After most of the members graduated, each faced a choice: continue as a commercial entity or leave and get (back?) on their intended career path. Most chose the latter. Joffee was one of them, but at the same time he and some others felt that as founders of the band the commercial entity “Sha Na Na” owed them money for the band’s ownership rights.

The suit was settled out of court. Joffe went to Harvard but took Woodstock with him. He And would take off semesters and go to auto mechanic’s and welding school. He worked as a delivery boy and a police reporter.

Richard Joffe is currently a class-action litigator with offices in Sacramento, New York City and Houston.

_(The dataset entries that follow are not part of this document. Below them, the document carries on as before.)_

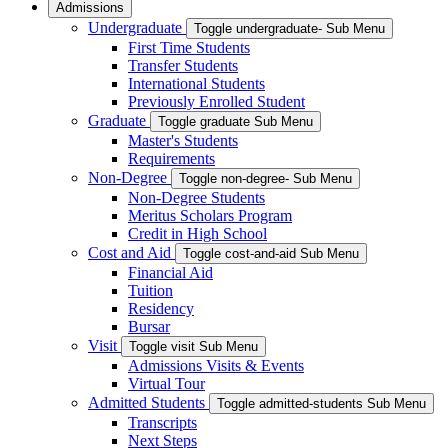
Admissions
Undergraduate
Toggle undergraduate- Sub Menu
First Time Students
Transfer Students
International Students
Previously Enrolled Student
Graduate
Toggle graduate Sub Menu
Master's Students
Requirements
Non-Degree
Toggle non-degree- Sub Menu
Non-Degree Students
Meritus Scholars Program
Credit in High School
Cost and Aid
Toggle cost-and-aid Sub Menu
Financial Aid
Tuition
Residency
Bursar
Visit
Toggle visit Sub Menu
Admissions Visits & Events
Virtual Tour
Admitted Students
Toggle admitted-students Sub Menu
Transcripts
Next Steps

His site describes the practice as “He represents  practitioners, clinics, companies and health related organizations in complex health care regulatory matters throughout the United States, especially legal cases and investigations brought by federal and state government agencies. He has extensive experience in FDA matters, including clinical trials and new drug issues, Medicare and insurance fraud, professional licensure and criminal and civil scheduled drug prescribing problems.”

Rihard Rich Joffe Esq

In 2008, Thumbs Up published his Galileo’s Lawyer book. It is “an insider’s view of the Alternative Health field based on the legal battles between medical mavericks,their patients, and the government and the church of medical orthodoxy. The book relates courtroom dramas such as the government’s fourteen year battle against the Burzynski Cancer Clinic in Houston.”

Richard Rich Joffe Esq

Endocannabinoid System

And sometimes that area of law brings him full circle to the haze over Woodstock.  He wrote in his blog“In July [2018], I tried a California medical board case for a doctor who recommended medical marijuana to five-year-old who was having severe mood disorder problems at home and school.”

It’s an interesting read and another example of the many roads that led from Woodstock.